Opera's Narrative Prosthesis

Cover image of David T. Mitchell and Sharon L. Snyder's  Narrative Prosthesis: Disability and the Dependencies of Discourse. 

Cover image of David T. Mitchell and Sharon L. Snyder's Narrative Prosthesis: Disability and the Dependencies of Discourse. 

In their influential work Narrative Prosthesis: Disability and the Dependencies of Discourse, David T. Mitchell and Sharon Snyder write that:

[W]hile other marginalized identities have suffered cultural exclusion due to a dearth of images reflecting their experience, the marginality of disabled people has occurred in the midst of the perpetual circulation of images of disability in print and visual media.
— Mitchell and Snyder

The authors coined the term ‘narrative prosthesis’ to scrutinise the persistent appropriation of disability as a narrative obstacle in literary works, where it is exploited for what it represents rather than for its very real socio-political and cultural significance.


As well as highlighting the sheer abundance of disability narratives across literature, Narrative Prosthesis observes the prevalence of certain representational tropes that frame disabled characters within restrictive categories of characterisation, and utilise disability as a metaphor or a plot device. 

Along similar lines, Michael Bérubé writes in his article Disability and Narrative that disability ‘demands a story’, and in Screening Stereotypes: Images of Disabled People, Paul K. Longmore outlines some of the most common screen images associated with disability – such as the disabled criminal, the disabled ‘monster’, and disabled victim of fate.

The exploitative uses of disability outlined in these examples see the presentation of disability as a crisis or a problem to be overcome, whilst at the same time shoring up culturally embedded ideals of ‘normality’. As is often the case with this type of work, however, these considerations are almost invariably restricted to portrayals of disability in literature and film.

The central idea of Narrative Prosthesis – that disability functions in literature as 'crutch upon which literary narratives lean for their representational power, disruptive potentiality, and analytical insight' (49) – is also applicable to opera narratives. 

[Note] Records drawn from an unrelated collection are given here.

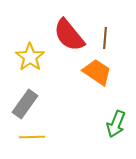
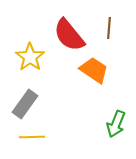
brown line: moved 4 px right, 10 px up
orange trapezoid: moved 3 px left, 2 px up
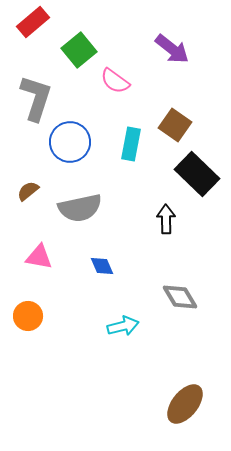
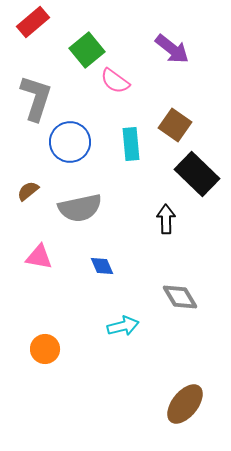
green square: moved 8 px right
cyan rectangle: rotated 16 degrees counterclockwise
orange circle: moved 17 px right, 33 px down
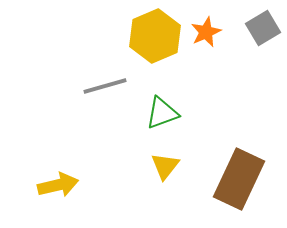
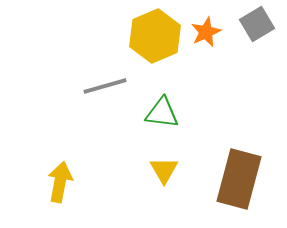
gray square: moved 6 px left, 4 px up
green triangle: rotated 27 degrees clockwise
yellow triangle: moved 1 px left, 4 px down; rotated 8 degrees counterclockwise
brown rectangle: rotated 10 degrees counterclockwise
yellow arrow: moved 2 px right, 3 px up; rotated 66 degrees counterclockwise
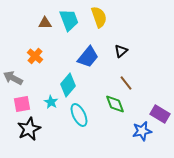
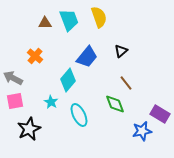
blue trapezoid: moved 1 px left
cyan diamond: moved 5 px up
pink square: moved 7 px left, 3 px up
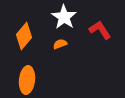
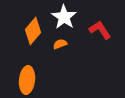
orange diamond: moved 9 px right, 5 px up
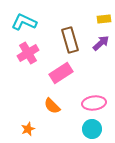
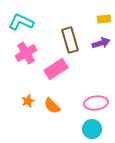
cyan L-shape: moved 3 px left
purple arrow: rotated 24 degrees clockwise
pink cross: moved 2 px left
pink rectangle: moved 5 px left, 4 px up
pink ellipse: moved 2 px right
orange star: moved 28 px up
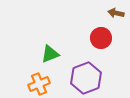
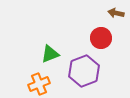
purple hexagon: moved 2 px left, 7 px up
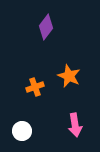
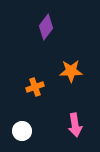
orange star: moved 2 px right, 5 px up; rotated 25 degrees counterclockwise
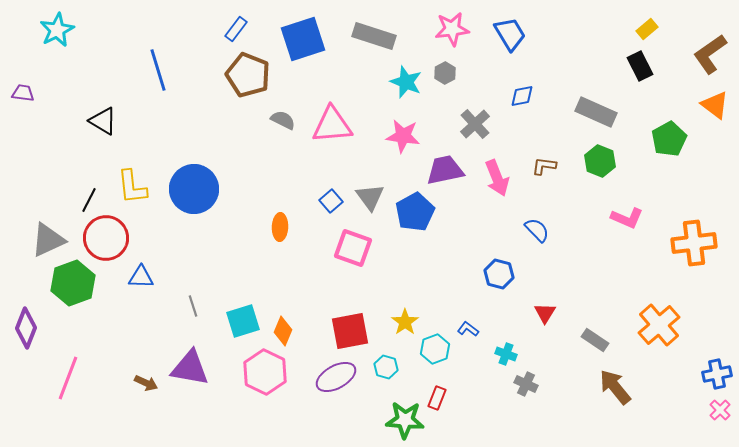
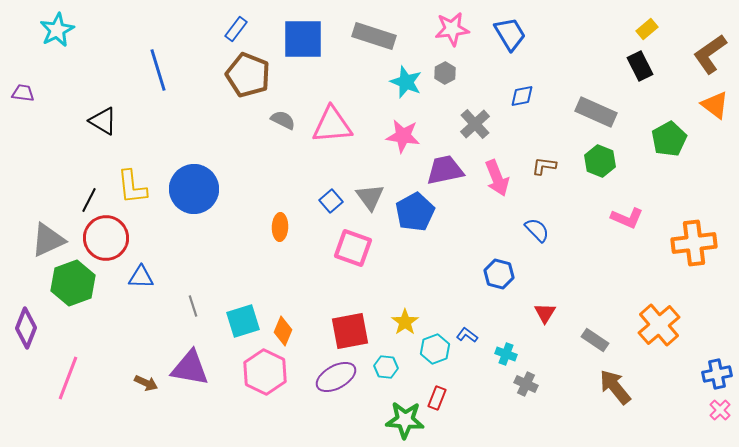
blue square at (303, 39): rotated 18 degrees clockwise
blue L-shape at (468, 329): moved 1 px left, 6 px down
cyan hexagon at (386, 367): rotated 10 degrees counterclockwise
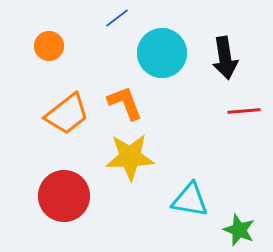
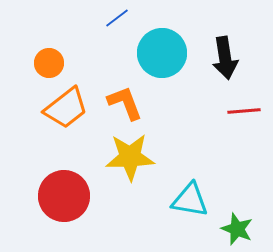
orange circle: moved 17 px down
orange trapezoid: moved 1 px left, 6 px up
green star: moved 2 px left, 1 px up
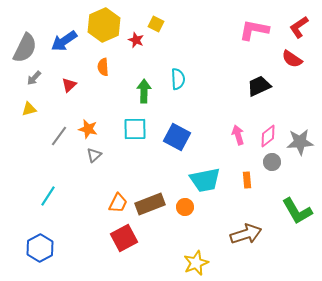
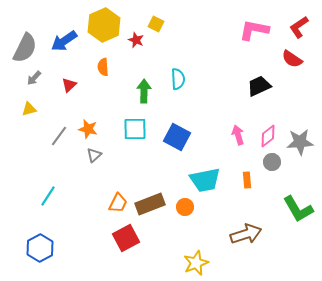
green L-shape: moved 1 px right, 2 px up
red square: moved 2 px right
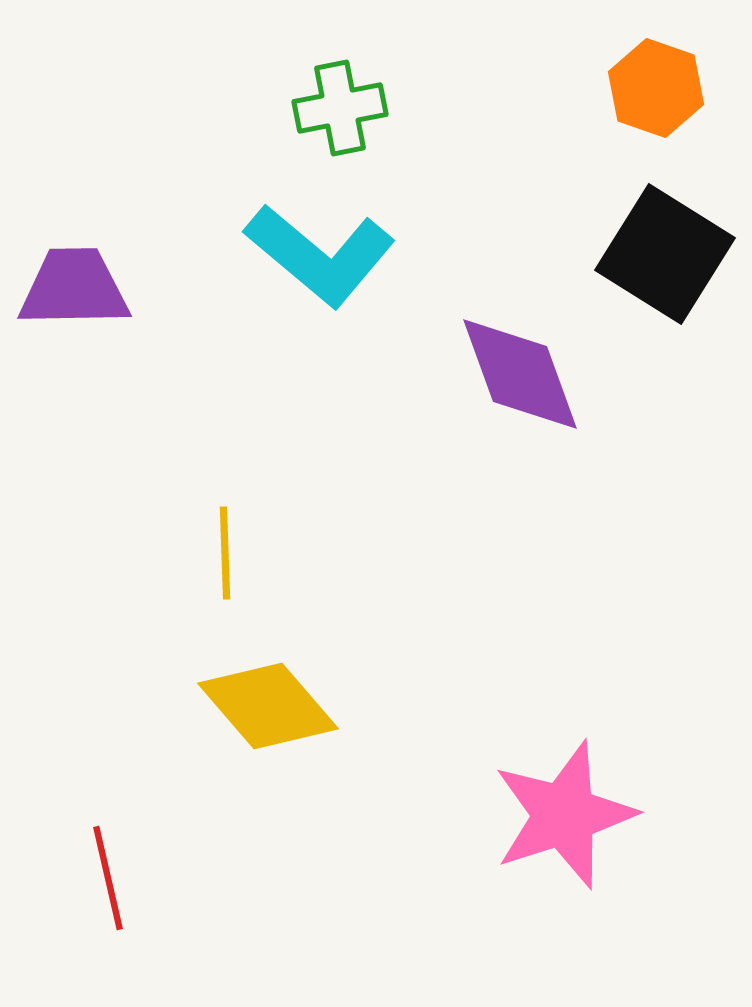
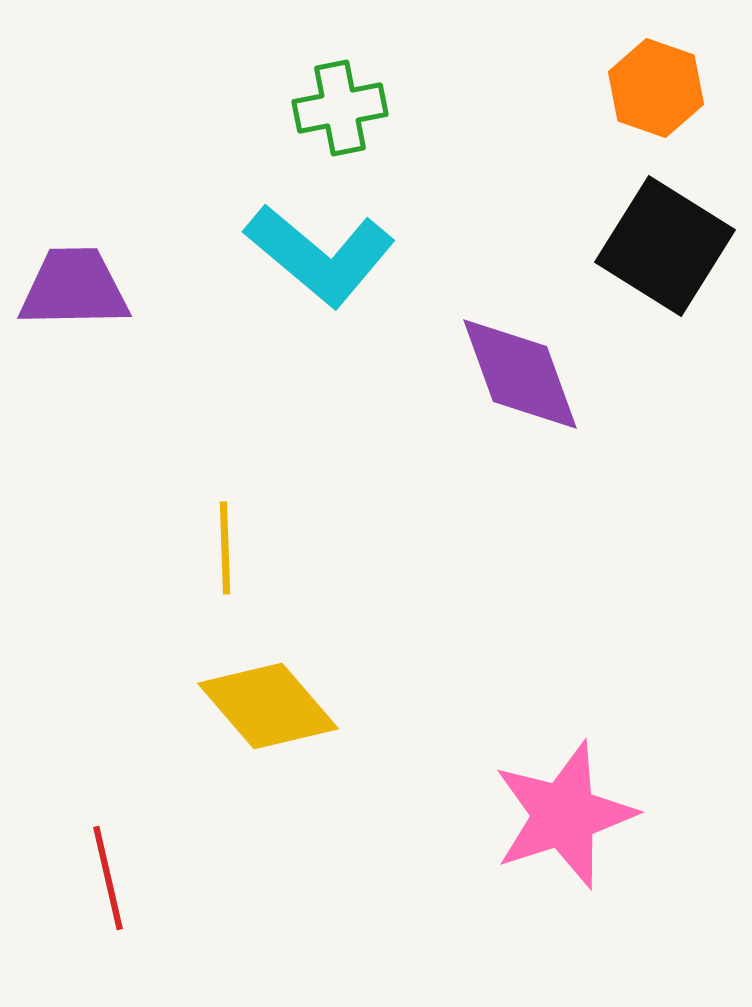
black square: moved 8 px up
yellow line: moved 5 px up
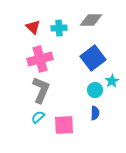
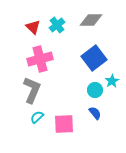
cyan cross: moved 2 px left, 3 px up; rotated 35 degrees counterclockwise
blue square: moved 1 px right
gray L-shape: moved 9 px left
blue semicircle: rotated 40 degrees counterclockwise
cyan semicircle: moved 1 px left
pink square: moved 1 px up
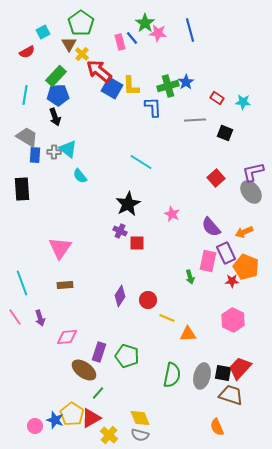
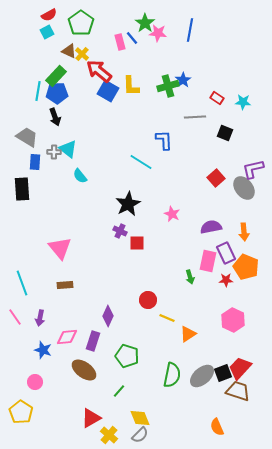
blue line at (190, 30): rotated 25 degrees clockwise
cyan square at (43, 32): moved 4 px right
brown triangle at (69, 44): moved 7 px down; rotated 35 degrees counterclockwise
red semicircle at (27, 52): moved 22 px right, 37 px up
blue star at (186, 82): moved 3 px left, 2 px up
blue square at (112, 88): moved 4 px left, 3 px down
cyan line at (25, 95): moved 13 px right, 4 px up
blue pentagon at (58, 95): moved 1 px left, 2 px up
blue L-shape at (153, 107): moved 11 px right, 33 px down
gray line at (195, 120): moved 3 px up
blue rectangle at (35, 155): moved 7 px down
purple L-shape at (253, 172): moved 3 px up
gray ellipse at (251, 192): moved 7 px left, 4 px up
purple semicircle at (211, 227): rotated 120 degrees clockwise
orange arrow at (244, 232): rotated 72 degrees counterclockwise
pink triangle at (60, 248): rotated 15 degrees counterclockwise
red star at (232, 281): moved 6 px left, 1 px up
purple diamond at (120, 296): moved 12 px left, 20 px down; rotated 10 degrees counterclockwise
purple arrow at (40, 318): rotated 28 degrees clockwise
orange triangle at (188, 334): rotated 30 degrees counterclockwise
purple rectangle at (99, 352): moved 6 px left, 11 px up
black square at (223, 373): rotated 30 degrees counterclockwise
gray ellipse at (202, 376): rotated 35 degrees clockwise
green line at (98, 393): moved 21 px right, 2 px up
brown trapezoid at (231, 395): moved 7 px right, 4 px up
yellow pentagon at (72, 414): moved 51 px left, 2 px up
blue star at (55, 420): moved 12 px left, 70 px up
pink circle at (35, 426): moved 44 px up
gray semicircle at (140, 435): rotated 60 degrees counterclockwise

The database of musical representations of disability reveals a comparable prevalence of disability narratives in opera. As in literature, disability plays various roles in opera as a stock feature of characterisation, an opportunistic metaphorical device, or a form of comic relief. 

In Fromental Halévy’s L'éclair (1835), for example, Lyonel is struck by lightning and becomes blind. His visual impairment is a means through which to generate comic confusion, and he regains his sight at the end of the opera. Blindness is also depicted metaphorically in other instances as a bad omen, such as in Debussy’s Pelléas et Mélisande, when the title characters come across three blind men in the second act.

The loss and restoration of sanity is another common narrative trope, and can be found in both comic settings (Meyerbeer’s Dinorah, 1859) and in opera seria (Vivaldi’s Orlando, 1727).

The ‘redemption’ of disabled characters through heroic acts is a recurring dramatic theme in opera plots. For example, Robert Schumann’s 1849 opera Genoveva features a young boy with a hearing impairment (deafness) and vocal disfluency (muteness) who saves the title character from death.

Characters with dwarfism are frequently depicted in opera plots as having supernatural abilities: in the case of Ignacy Jan Paderewski’s 1898 opera Manru, for example, the dwarf character Urok is an evil sorcerer. Another common stereotype is that of the ‘evil dwarf’, such as Alberich and Mime, who can be found in Wagner’s Der Ring des Nibelungen  (1876). 

Embed from Getty Images

Nikolai Putilin as Alberich during a dress rehearsal for 'Das Rheingold', Kirov Opera, Metropolitan Opera House (2007). He is dressed in yellow robes and is wearing facial prosthetics to alter the shape of his head and elongate his ears. Photograph: Timothy A. Clary. 


These examples only just begin to scratch the surface of where and how disability is represented in opera. Nevertheless, they help to illustrate how composers and librettists have appropriated disability as a narrative obstacle and subjected their disabled characters to the narrow confines of stock character tropes and formulaic plot conventions. I think it’s safe to say that literature is not alone with regards to its dependency on disability.